Amen, I say to you, he will gird himself,
have them recline at table, and proceed to wait on them.
And should he come in the second or third watch
and find them prepared in this way,
blessed are those servants.
Be sure of this:
if the master of the house had known the hour
when the thief was coming,
he would not have let his house be broken into.
You also must be prepared, for at an hour you do not expect,
the Son of Man will come.

Although the above passage pertains to the End Times of the Second Coming of Jesus the Christ, in truth, our individual deaths are the end times for us. And, just as the Second Coming will come “at an hour you do not expect,” so also is our own death.

That was impressed on me by the recent sudden, wholly unexpected death of a parishioner at my church.

A devout Catholic and an active member of her church, Marilyn had driven back to her house to gather more items to donate to the church’s annual garage sale. Bent over by her degenerative spine infirmity, Marilyn walked with difficulty. As she exited her car, her clothing got caught in the door and she fell onto the driveway. Her car rolled over and crushed Marilyn. When she was taken to ER. she was pronounced dead.

Marilyn’s death shocked the church community. Though in her 70s and disabled by her spinal infirmity, it was not a deadly affliction and she was active despite her disability.

We tend to live our lives as if we would live forever. This is especially so when we are/were young. Only as we age and begin to lose family and friends, does death  — including our own death — becomes real.

Marilyn’s sudden death — by a freak and wholly unexpected accident “at an hour you do not expect” — is a warning to us “to be prepared” because we really don’t know when our time will come.

How should we be prepared?
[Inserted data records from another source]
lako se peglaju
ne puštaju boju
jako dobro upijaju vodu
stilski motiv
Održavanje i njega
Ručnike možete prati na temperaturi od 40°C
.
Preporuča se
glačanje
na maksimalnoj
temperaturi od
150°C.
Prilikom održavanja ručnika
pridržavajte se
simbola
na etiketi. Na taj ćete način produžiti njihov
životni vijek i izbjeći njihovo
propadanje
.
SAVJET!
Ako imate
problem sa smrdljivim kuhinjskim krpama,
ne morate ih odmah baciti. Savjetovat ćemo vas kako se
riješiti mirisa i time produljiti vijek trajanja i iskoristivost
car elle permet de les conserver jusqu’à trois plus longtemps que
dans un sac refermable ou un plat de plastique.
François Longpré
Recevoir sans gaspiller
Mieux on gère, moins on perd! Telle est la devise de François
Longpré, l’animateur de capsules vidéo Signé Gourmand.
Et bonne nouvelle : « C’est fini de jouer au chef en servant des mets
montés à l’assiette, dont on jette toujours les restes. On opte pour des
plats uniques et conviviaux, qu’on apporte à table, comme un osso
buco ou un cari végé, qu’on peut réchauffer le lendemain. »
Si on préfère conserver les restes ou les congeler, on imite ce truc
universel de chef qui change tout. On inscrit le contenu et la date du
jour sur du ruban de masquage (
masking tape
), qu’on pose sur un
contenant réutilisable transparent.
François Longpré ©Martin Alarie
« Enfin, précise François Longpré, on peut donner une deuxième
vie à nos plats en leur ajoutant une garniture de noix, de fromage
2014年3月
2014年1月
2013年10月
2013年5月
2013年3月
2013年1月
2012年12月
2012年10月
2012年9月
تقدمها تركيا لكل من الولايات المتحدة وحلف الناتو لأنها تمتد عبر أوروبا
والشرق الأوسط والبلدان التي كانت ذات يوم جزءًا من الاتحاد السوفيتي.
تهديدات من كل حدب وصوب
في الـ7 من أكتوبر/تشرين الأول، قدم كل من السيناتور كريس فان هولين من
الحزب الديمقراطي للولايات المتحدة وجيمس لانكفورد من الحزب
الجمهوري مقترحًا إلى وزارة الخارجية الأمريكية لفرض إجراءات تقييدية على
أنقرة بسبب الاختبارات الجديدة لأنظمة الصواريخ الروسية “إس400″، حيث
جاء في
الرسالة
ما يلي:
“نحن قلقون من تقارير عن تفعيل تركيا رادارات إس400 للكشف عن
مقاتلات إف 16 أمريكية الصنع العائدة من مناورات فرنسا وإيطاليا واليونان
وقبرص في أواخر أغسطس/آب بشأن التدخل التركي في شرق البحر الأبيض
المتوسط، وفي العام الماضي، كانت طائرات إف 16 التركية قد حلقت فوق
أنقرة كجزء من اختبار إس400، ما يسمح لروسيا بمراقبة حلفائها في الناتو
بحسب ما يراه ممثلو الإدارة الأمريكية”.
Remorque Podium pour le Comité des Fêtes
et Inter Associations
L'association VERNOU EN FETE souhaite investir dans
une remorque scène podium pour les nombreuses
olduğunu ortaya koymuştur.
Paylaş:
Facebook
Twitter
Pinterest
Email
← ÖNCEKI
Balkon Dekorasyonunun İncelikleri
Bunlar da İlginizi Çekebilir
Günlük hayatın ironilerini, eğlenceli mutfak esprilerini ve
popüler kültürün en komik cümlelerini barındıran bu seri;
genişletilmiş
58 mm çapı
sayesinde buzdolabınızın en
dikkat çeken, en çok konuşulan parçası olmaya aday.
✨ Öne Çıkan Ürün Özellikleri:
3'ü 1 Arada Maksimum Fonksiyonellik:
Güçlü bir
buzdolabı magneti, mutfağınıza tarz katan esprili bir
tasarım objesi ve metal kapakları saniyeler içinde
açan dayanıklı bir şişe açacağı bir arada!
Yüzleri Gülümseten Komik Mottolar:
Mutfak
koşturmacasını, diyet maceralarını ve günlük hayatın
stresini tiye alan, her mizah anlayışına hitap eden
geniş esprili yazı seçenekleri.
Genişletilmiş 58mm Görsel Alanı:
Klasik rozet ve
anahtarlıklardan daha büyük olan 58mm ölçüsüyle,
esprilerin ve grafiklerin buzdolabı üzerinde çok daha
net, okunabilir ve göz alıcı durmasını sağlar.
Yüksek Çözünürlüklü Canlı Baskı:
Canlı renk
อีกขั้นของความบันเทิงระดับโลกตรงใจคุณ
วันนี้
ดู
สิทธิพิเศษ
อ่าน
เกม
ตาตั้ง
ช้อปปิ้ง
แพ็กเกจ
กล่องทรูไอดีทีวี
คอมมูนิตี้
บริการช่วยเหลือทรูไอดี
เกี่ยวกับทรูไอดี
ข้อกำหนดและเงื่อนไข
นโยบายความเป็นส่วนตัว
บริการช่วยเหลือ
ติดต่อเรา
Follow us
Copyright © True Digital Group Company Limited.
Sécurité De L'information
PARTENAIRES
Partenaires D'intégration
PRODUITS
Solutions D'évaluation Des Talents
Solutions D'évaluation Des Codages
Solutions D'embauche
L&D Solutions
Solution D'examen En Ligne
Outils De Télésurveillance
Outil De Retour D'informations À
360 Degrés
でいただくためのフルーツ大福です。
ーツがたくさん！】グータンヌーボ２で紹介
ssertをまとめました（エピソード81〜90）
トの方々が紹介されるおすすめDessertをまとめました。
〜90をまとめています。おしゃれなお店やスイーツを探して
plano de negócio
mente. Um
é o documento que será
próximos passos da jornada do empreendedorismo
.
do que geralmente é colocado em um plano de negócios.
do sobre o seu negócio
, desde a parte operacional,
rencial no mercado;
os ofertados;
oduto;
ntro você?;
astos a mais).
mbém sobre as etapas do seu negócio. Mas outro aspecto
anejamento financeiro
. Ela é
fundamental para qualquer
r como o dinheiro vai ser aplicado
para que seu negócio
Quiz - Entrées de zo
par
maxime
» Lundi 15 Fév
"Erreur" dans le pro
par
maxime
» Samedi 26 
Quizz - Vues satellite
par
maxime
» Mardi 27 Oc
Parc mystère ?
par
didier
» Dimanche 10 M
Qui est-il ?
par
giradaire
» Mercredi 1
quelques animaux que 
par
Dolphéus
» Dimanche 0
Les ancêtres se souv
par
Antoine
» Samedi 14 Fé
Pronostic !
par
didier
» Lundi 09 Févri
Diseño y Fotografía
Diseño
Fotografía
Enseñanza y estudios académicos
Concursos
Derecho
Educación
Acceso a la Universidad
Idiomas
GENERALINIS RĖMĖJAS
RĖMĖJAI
Here are some suggestions:

  • Apologize to any and all whom we have hurt or harmed by word or deed.
  • Forgive those who hurt us, even if they had not apologized nor asked for forgiveness. “And forgive us our trespasses as we forgive those who trespassed against us” –The Lord’s Prayer.
  • Examine our conscience and ask for God’s forgiveness for our sins. (Catholics should make use of the Sacrament of Reconciliation and go to Confession on a regular basis.)
  • Designate a family member or a trusted friend to have your legal and/or medical power-of-attorney.
  • Draw up a Will and make sure it is legal in your state.
  • If you have pets, make provisions in your Will for their care.

Lastly, let not a day pass by without thanking God for everything He’s given you, and telling Him that you love Him with your whole heart, your whole soul, your whole mind, and with all your strength.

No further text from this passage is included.